### What you are asked to do
Each line below from the one containing "s contrôle permanent, permettant" through the one containing "restigieux clients B2B" is to be given again exactly, and no line outside that span.

### Dataset records
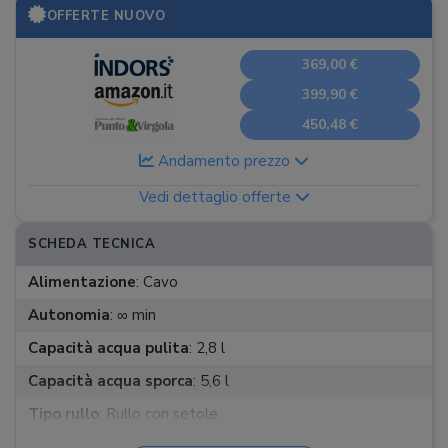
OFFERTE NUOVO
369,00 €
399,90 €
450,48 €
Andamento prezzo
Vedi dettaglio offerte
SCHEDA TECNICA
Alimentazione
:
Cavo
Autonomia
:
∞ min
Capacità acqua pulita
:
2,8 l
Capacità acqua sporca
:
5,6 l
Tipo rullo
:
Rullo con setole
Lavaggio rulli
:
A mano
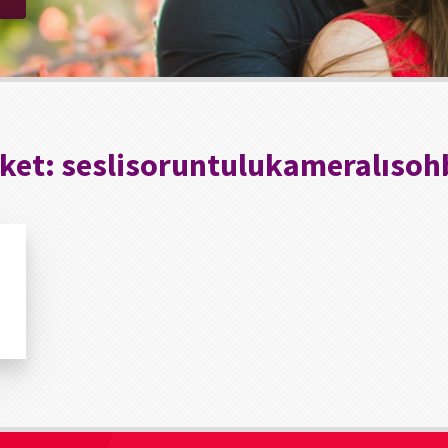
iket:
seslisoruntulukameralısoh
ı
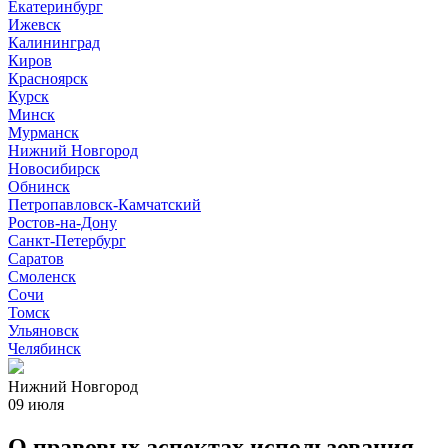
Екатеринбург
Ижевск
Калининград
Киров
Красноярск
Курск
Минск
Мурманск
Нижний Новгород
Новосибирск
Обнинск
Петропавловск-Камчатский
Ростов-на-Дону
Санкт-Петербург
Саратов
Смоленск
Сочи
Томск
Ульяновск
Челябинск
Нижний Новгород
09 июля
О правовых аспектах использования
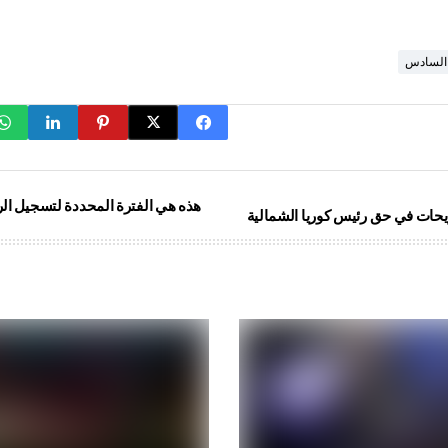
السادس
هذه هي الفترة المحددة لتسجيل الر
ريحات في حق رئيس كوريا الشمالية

---

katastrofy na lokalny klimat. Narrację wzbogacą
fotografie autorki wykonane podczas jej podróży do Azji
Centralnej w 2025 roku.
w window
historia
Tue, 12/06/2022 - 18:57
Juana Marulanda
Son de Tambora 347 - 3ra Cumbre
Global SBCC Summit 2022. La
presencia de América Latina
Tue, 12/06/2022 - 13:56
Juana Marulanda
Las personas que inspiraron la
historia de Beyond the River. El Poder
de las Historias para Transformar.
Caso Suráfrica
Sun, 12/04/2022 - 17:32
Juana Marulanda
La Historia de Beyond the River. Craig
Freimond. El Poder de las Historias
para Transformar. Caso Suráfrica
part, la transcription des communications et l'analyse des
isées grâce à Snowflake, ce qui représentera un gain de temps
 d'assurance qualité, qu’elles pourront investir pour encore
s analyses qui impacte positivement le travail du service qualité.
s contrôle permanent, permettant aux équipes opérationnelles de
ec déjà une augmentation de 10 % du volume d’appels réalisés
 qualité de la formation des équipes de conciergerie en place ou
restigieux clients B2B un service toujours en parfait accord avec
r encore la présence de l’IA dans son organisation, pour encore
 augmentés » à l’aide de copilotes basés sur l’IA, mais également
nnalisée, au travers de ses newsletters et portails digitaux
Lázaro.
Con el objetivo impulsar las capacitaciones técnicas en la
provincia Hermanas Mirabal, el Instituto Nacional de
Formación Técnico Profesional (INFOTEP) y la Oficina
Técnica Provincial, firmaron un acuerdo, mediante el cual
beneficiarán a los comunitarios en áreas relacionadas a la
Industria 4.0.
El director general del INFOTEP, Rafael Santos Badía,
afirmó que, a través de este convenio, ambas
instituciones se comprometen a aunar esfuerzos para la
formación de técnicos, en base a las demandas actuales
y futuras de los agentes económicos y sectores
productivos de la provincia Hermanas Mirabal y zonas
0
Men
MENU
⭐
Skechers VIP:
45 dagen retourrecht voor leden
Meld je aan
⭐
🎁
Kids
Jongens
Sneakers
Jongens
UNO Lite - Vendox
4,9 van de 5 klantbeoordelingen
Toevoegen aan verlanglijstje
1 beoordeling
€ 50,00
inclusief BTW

### Reply to the exercise
s contrôle permanent, permettant aux équipes opérationnelles de
ec déjà une augmentation de 10 % du volume d’appels réalisés
 qualité de la formation des équipes de conciergerie en place ou
restigieux clients B2B un service toujours en parfait accord avec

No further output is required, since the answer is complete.